During one of my physical therapy sessions Amy actually discovered that my left leg was shorter than my right. We added a lift in my left shoe and I was shocked. I remember saying, “Oh my God walking is supposed to feel this easy?” Without the lift my pelvis was constantly out of alignment causing more pelvic pain and limiting my progress.
I’ve been working with Amy for nearly 5 years. One year I’d have no pain, and the next I’d have to go back to physical therapy. Everyone’s pelvic pain story is different. For me the pain can flair up from my anxiety, my period, regular stress in life, or an emergency appendectomy. Luckily I have two wonderful daughters and those births did not make my pelvic pain worse, they actually helped by loosening my muscles during vaginal birth.
Because this condition takes up so much of my time I’ve done a great deal of research and found several other organizations dedicated to pelvic pain, books and even made friends at a Pelvic Pain Conference for patients. Together we started an online support group to help each other recover and share. Feeling so alone in all this is what pushes me to speak out. It’s awful to be in pain, but it’s not like saying you have back pain. You’re scared to share it with anyone since it’s in a sexual area of your body. You don’t know how you’ll be perceived.
As patients we need to advocate for ourselves, research our doctors and chart how we’re feeling, including what seems to be helping and what isn’t helping.
Once you learn what you can do to relieve the pain, just the thought helps you feel better. And connecting with others that have similar pain is also such a relief. You are not alone.

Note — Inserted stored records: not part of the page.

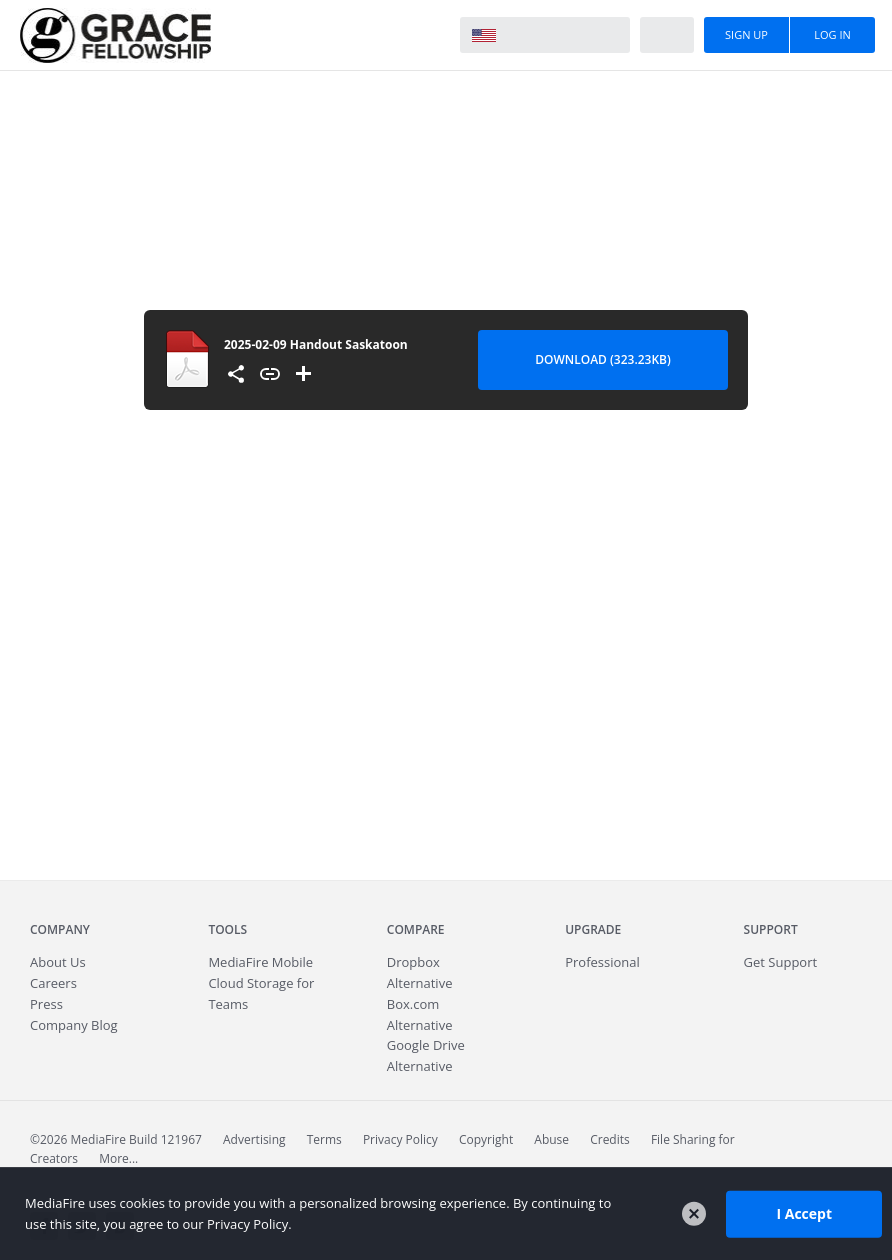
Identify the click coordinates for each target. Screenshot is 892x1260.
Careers (53, 983)
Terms (324, 1139)
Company (60, 929)
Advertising (254, 1139)
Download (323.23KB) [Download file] (603, 359)
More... (118, 1158)
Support (771, 929)
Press (46, 1004)
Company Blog (74, 1025)
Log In (832, 34)
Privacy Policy (400, 1139)
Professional (602, 962)
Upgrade (593, 929)
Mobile (260, 962)
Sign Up (746, 34)
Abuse (551, 1139)
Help (667, 35)
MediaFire (115, 35)
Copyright (486, 1139)
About (58, 962)
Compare (416, 929)
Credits (610, 1139)
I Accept (804, 1213)
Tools (227, 929)
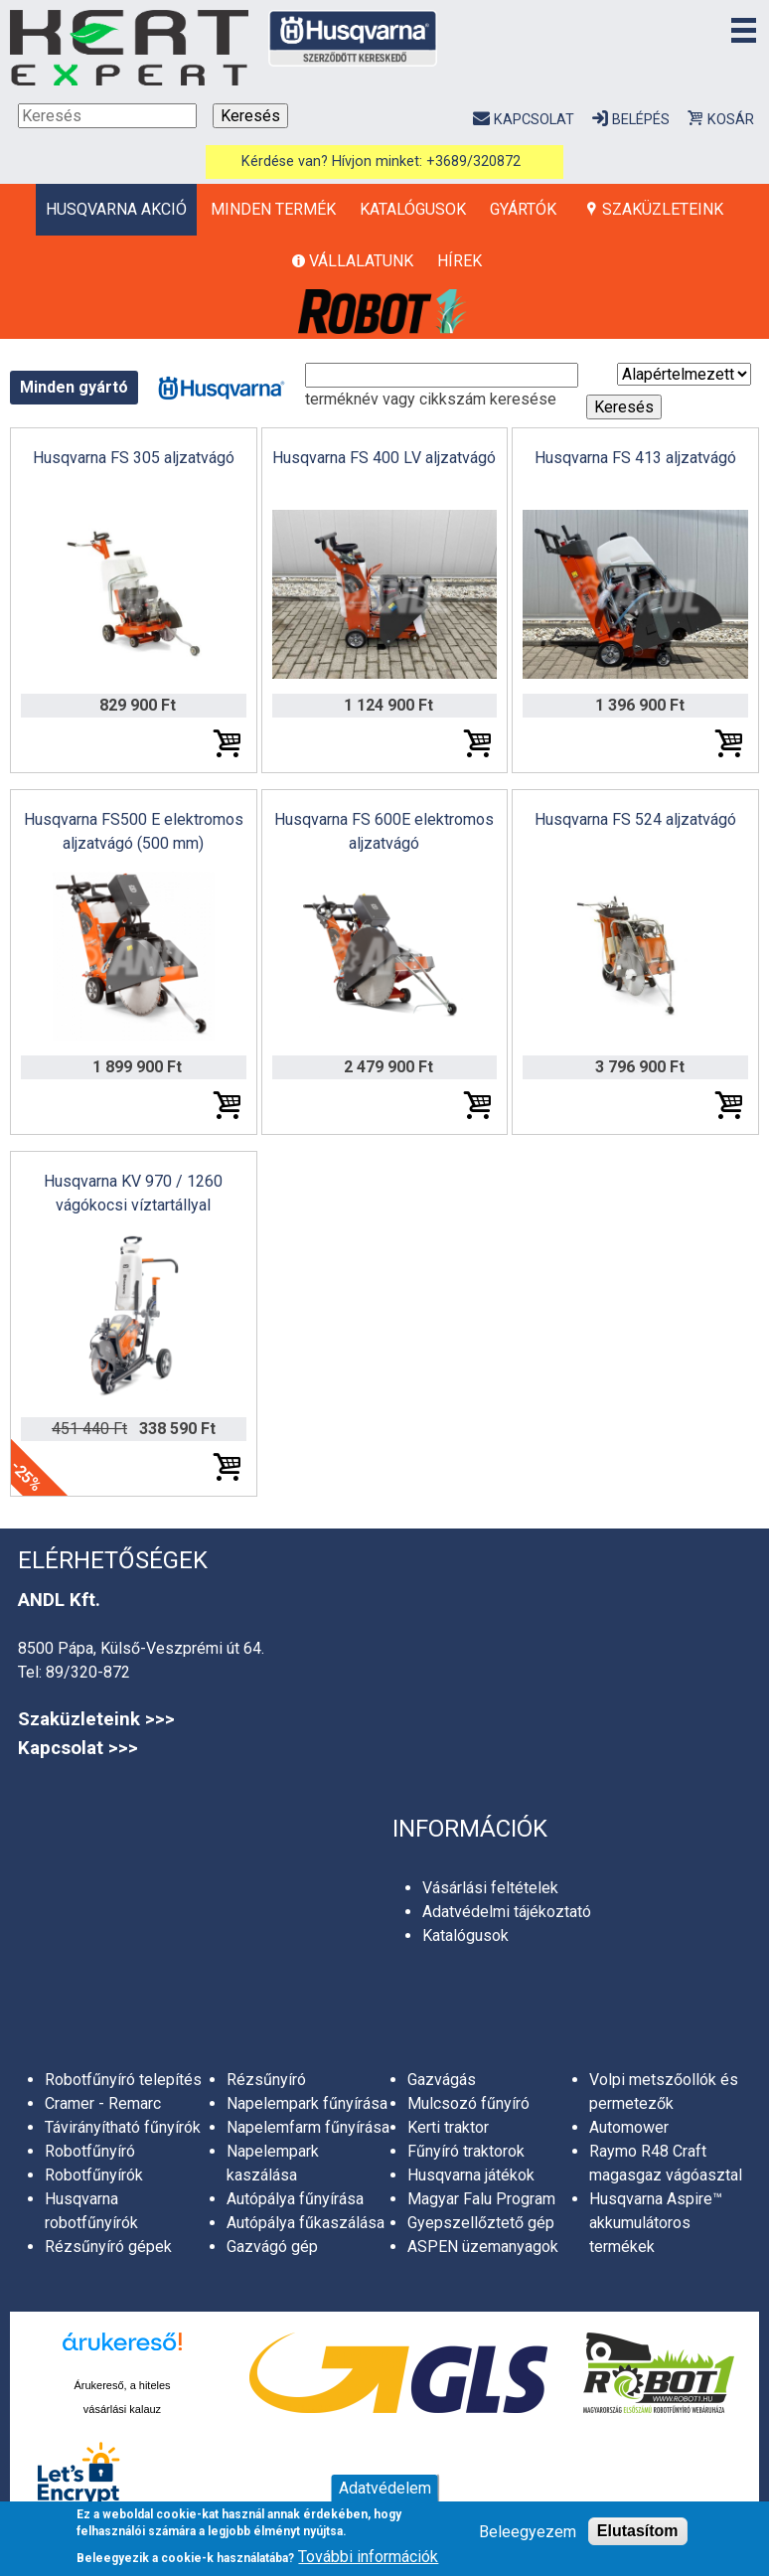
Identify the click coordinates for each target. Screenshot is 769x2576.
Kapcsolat (534, 119)
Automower (629, 2127)
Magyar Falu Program (481, 2198)
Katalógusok (413, 209)
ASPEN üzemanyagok (482, 2246)
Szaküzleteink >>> (96, 1719)
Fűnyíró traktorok (466, 2151)
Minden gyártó (74, 387)
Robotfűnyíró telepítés (123, 2079)
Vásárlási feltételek (490, 1887)
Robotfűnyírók (94, 2175)
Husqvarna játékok (471, 2175)
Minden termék (273, 209)
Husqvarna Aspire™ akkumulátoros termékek (655, 2222)
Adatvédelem (385, 2488)
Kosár (730, 119)
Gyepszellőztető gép (480, 2222)
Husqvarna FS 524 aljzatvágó (635, 819)
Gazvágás (441, 2079)
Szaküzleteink (662, 209)
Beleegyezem (527, 2531)
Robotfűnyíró (90, 2151)
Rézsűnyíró (266, 2079)
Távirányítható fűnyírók (123, 2127)
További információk (368, 2556)
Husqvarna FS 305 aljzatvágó (133, 457)
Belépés (641, 119)
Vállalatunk (361, 260)
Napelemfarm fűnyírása (308, 2127)
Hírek (459, 260)
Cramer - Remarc (103, 2103)
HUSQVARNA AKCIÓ (116, 209)
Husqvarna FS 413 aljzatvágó (635, 457)
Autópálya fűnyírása (295, 2198)
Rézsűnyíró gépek (108, 2246)
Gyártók (523, 209)
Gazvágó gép (272, 2246)
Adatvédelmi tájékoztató (506, 1911)
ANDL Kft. (59, 1600)
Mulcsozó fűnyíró (468, 2103)
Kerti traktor (448, 2127)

Like I said in my last blog post, it is vital that we teach our next generation to talk openly about their entire bodies, know the correct terms for all their body parts, including the “sexual” ones, and find a way to be comfortable talking about sex. Many women and men would have been diagnosed so much sooner if they had felt comfortable talking, and many doctors will learn and believe patients have real pain as more people speak up.
Luckily for me, Summa Health had the doctors and has the physical therapy services that have truly saved my life.